> _Supplied records_:
────────────────────────────────────────

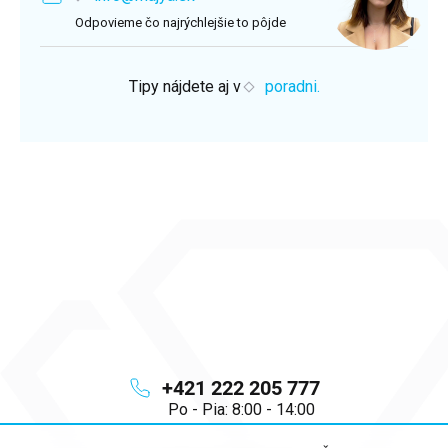
Odpovieme čo najrýchlejšie to pôjde
Tipy nájdete aj v
poradni.
+421 222 205 777
Po - Pia: 8:00 - 14:00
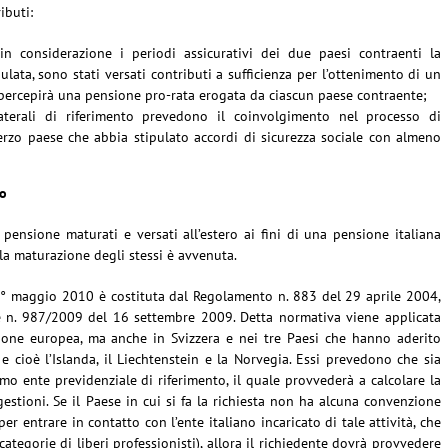
ibuti:
in considerazione i periodi assicurativi dei due paesi contraenti la
lata, sono stati versati contributi a sufficienza per l’ottenimento di un
e percepirà una pensione pro-rata erogata da ciascun paese contraente;
laterali di riferimento prevedono il coinvolgimento nel processo di
terzo paese che abbia stipulato accordi di sicurezza sociale con almeno
no
 pensione maturati e versati all’estero ai fini di una pensione italiana
i la maturazione degli stessi è avvenuta.
1° maggio 2010 è costituta dal Regolamento n. 883 del 29 aprile 2004,
 n. 987/2009 del 16 settembre 2009. Detta normativa viene applicata
nione europea, ma anche in Svizzera e nei tre Paesi che hanno aderito
 cioè l’Islanda, il Liechtenstein e la Norvegia. Essi prevedono che sia
o ente previdenziale di riferimento, il quale provvederà a calcolare la
estioni. Se il Paese in cui si fa la richiesta non ha alcuna convenzione
er entrare in contatto con l’ente italiano incaricato di tale attività, che
categorie di liberi professionisti), allora il richiedente dovrà provvedere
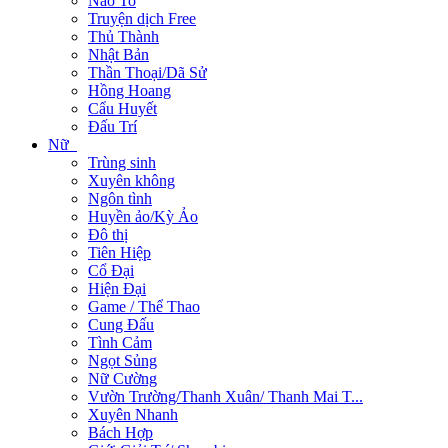
Não To
Truyện dịch Free
Thủ Thành
Nhật Bản
Thần Thoại/Dã Sử
Hồng Hoang
Cẩu Huyết
Đấu Trí
Nữ
Trùng sinh
Xuyên không
Ngôn tình
Huyền ảo/Kỳ Ảo
Đô thị
Tiên Hiệp
Cổ Đại
Hiện Đại
Game / Thể Thao
Cung Đấu
Tình Cảm
Ngọt Sủng
Nữ Cường
Vườn Trường/Thanh Xuân/ Thanh Mai T...
Xuyên Nhanh
Bách Hợp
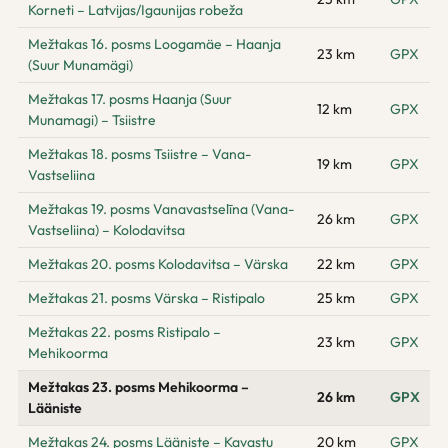
Korneti – Latvijas/Igaunijas robeža
Mežtakas 16. posms Loogamäe – Haanja
23 km
GPX
(Suur Munamägi)
Mežtakas 17. posms Haanja (Suur
12 km
GPX
Munamagi) – Tsiistre
Mežtakas 18. posms Tsiistre – Vana-
19 km
GPX
Vastseliina
Mežtakas 19. posms Vanavastselīna (Vana-
26 km
GPX
Vastseliina) – Kolodavitsa
Mežtakas 20. posms Kolodavitsa – Värska
22 km
GPX
Mežtakas 21. posms Värska – Ristipalo
25 km
GPX
Mežtakas 22. posms Ristipalo –
23 km
GPX
Mehikoorma
Mežtakas 23. posms Mehikoorma –
26 km
GPX
Lääniste
Mežtakas 24. posms Lääniste – Kavastu
20 km
GPX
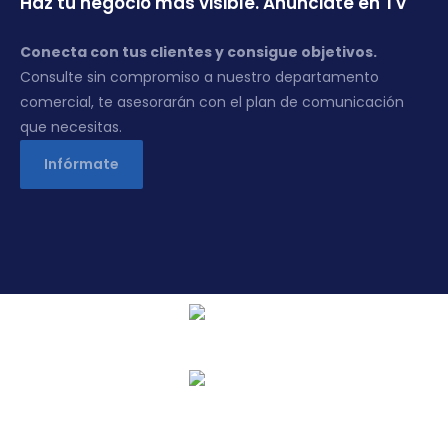
Haz tu negocio más visible. Anúnciate en TV
Conecta con tus clientes y consigue objetivos.
Consulte sin compromiso a nuestro departamento
comercial, te asesorarán con el plan de comunicación
que necesitas.
Infórmate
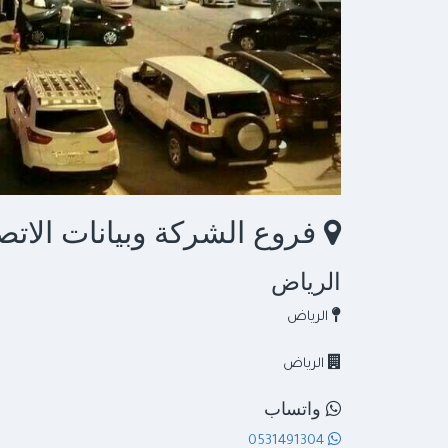
العبا
فروع الشركة وبيانات الاتص
الرياض
الرياض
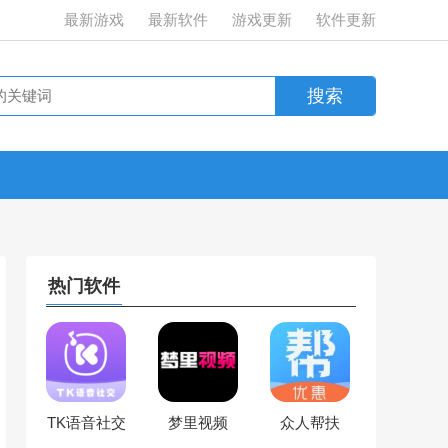
最新游戏
最新软件
游戏更新
软件更新
热门软件
TK语音社交
梦里视频
众人帮扶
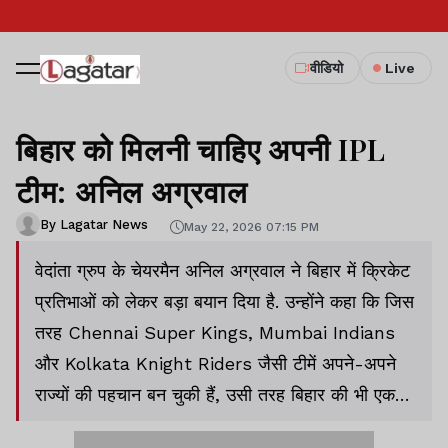
वीडियो
Live
बिहार को मिलनी चाहिए अपनी IPL
टीम: अनिल अग्रवाल
By Lagatar News
May 22, 2026 07:15 PM
वेदांता ग्रुप के चेयरमैन अनिल अग्रवाल ने बिहार में क्रिकेट
प्रतिभाओं को लेकर बड़ा बयान दिया है. उन्होंने कहा कि जिस
तरह Chennai Super Kings, Mumbai Indians
और Kolkata Knight Riders जैसी टीमें अपने-अपने
राज्यों की पहचान बन चुकी हैं, उसी तरह बिहार की भी एक
मजबूत और गौरवशाली क्रिकेट टीम होनी चाहिए.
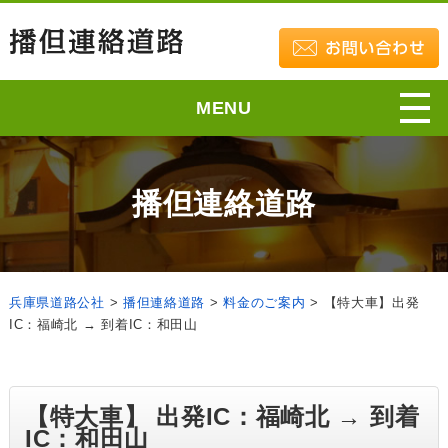
MENU
播但連絡道路
兵庫県道路公社
>
播但連絡道路
>
料金のご案内
>
【特大車】出発
IC：福崎北 → 到着IC：和田山
【特大車】 出発IC：福崎北 → 到着
IC：和田山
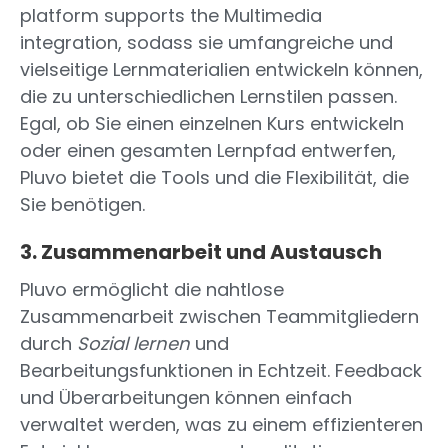
platform supports the Multimedia
integration, sodass sie umfangreiche und
vielseitige Lernmaterialien entwickeln können,
die zu unterschiedlichen Lernstilen passen.
Egal, ob Sie einen einzelnen Kurs entwickeln
oder einen gesamten Lernpfad entwerfen,
Pluvo bietet die Tools und die Flexibilität, die
Sie benötigen.
3. Zusammenarbeit und Austausch
Pluvo ermöglicht die nahtlose
Zusammenarbeit zwischen Teammitgliedern
durch
Sozial lernen
und
Bearbeitungsfunktionen in Echtzeit. Feedback
und Überarbeitungen können einfach
verwaltet werden, was zu einem effizienteren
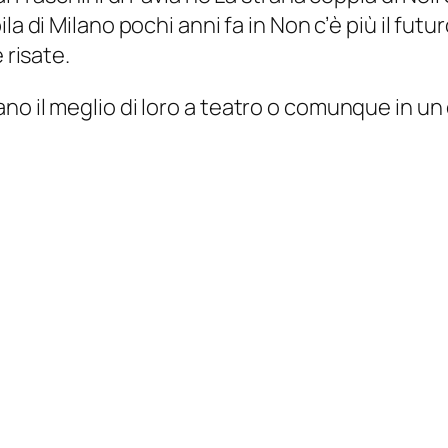
la di Milano pochi anni fa in N
on c’è più il futu
 risate.
no il meglio di loro a teatro o comunque in u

────────────────────────────────────────

> _Your goal_: Each line above should be printed again exactly, though the pictures should not be.

> _Answer space_:
Odpovieme čo najrýchlejšie to pôjde
Tipy nájdete aj v
poradni.
+421 222 205 777
Po - Pia: 8:00 - 14:00
ibuti:
in considerazione i periodi assicurativi dei due paesi contraenti la
lata, sono stati versati contributi a sufficienza per l’ottenimento di un
e percepirà una pensione pro-rata erogata da ciascun paese contraente;
laterali di riferimento prevedono il coinvolgimento nel processo di
terzo paese che abbia stipulato accordi di sicurezza sociale con almeno
no
 pensione maturati e versati all’estero ai fini di una pensione italiana
i la maturazione degli stessi è avvenuta.
1° maggio 2010 è costituta dal Regolamento n. 883 del 29 aprile 2004,
 n. 987/2009 del 16 settembre 2009. Detta normativa viene applicata
nione europea, ma anche in Svizzera e nei tre Paesi che hanno aderito
 cioè l’Islanda, il Liechtenstein e la Norvegia. Essi prevedono che sia
o ente previdenziale di riferimento, il quale provvederà a calcolare la
estioni. Se il Paese in cui si fa la richiesta non ha alcuna convenzione
er entrare in contatto con l’ente italiano incaricato di tale attività, che
categorie di liberi professionisti), allora il richiedente dovrà provvedere
Não To
Truyện dịch Free
Thủ Thành
Nhật Bản
Thần Thoại/Dã Sử
Hồng Hoang
Cẩu Huyết
Đấu Trí
Nữ
Trùng sinh
Xuyên không
Ngôn tình
Huyền ảo/Kỳ Ảo
Đô thị
Tiên Hiệp
Cổ Đại
Hiện Đại
Game / Thể Thao
Cung Đấu
Tình Cảm
Ngọt Sủng
Nữ Cường
Vườn Trường/Thanh Xuân/ Thanh Mai T...
Xuyên Nhanh
Bách Hợp
Korneti – Latvijas/Igaunijas robeža
Mežtakas 16. posms Loogamäe – Haanja
23 km
GPX
(Suur Munamägi)
Mežtakas 17. posms Haanja (Suur
12 km
GPX
Munamagi) – Tsiistre
Mežtakas 18. posms Tsiistre – Vana-
19 km
GPX
Vastseliina
Mežtakas 19. posms Vanavastselīna (Vana-
26 km
GPX
Vastseliina) – Kolodavitsa
Mežtakas 20. posms Kolodavitsa – Värska
22 km
GPX
Mežtakas 21. posms Värska – Ristipalo
25 km
GPX
Mežtakas 22. posms Ristipalo –
23 km
GPX
Mehikoorma
Mežtakas 23. posms Mehikoorma –
26 km
GPX
Lääniste
Mežtakas 24. posms Lääniste – Kavastu
20 km
GPX
Haz tu negocio más visible. Anúnciate en TV
Conecta con tus clientes y consigue objetivos.
Consulte sin compromiso a nuestro departamento
comercial, te asesorarán con el plan de comunicación
que necesitas.
Infórmate
العبا
فروع الشركة وبيانات الاتص
الرياض
الرياض
最新游戏
最新软件
游戏更新
软件更新
热门软件
TK语音社交
梦里视频
众人帮扶
वीडियो
Live
बिहार को मिलनी चाहिए अपनी IPL
टीम: अनिल अग्रवाल
By Lagatar News
May 22, 2026 07:15 PM
वेदांता ग्रुप के चेयरमैन अनिल अग्रवाल ने बिहार में क्रिकेट
प्रतिभाओं को लेकर बड़ा बयान दिया है. उन्होंने कहा कि जिस
तरह Chennai Super Kings, Mumbai Indians
और Kolkata Knight Riders जैसी टीमें अपने-अपने
राज्यों की पहचान बन चुकी हैं, उसी तरह बिहार की भी एक
मजबूत और गौरवशाली क्रिकेट टीम होनी चाहिए.
MENU
播但連絡道路
兵庫県道路公社
>
播但連絡道路
>
料金のご案内
>
【特大車】出発
IC：福崎北 → 到着IC：和田山
【特大車】 出発IC：福崎北 → 到着
IC：和田山
platform supports the Multimedia
integration, sodass sie umfangreiche und
vielseitige Lernmaterialien entwickeln können,
die zu unterschiedlichen Lernstilen passen.
Egal, ob Sie einen einzelnen Kurs entwickeln
oder einen gesamten Lernpfad entwerfen,
Pluvo bietet die Tools und die Flexibilität, die
Sie benötigen.
3. Zusammenarbeit und Austausch
Pluvo ermöglicht die nahtlose
Zusammenarbeit zwischen Teammitgliedern
durch
Sozial lernen
und
Bearbeitungsfunktionen in Echtzeit. Feedback
und Überarbeitungen können einfach
verwaltet werden, was zu einem effizienteren
la di Milano pochi anni fa in N
on c’è più il futu
 risate.
no il meglio di loro a teatro o comunque in u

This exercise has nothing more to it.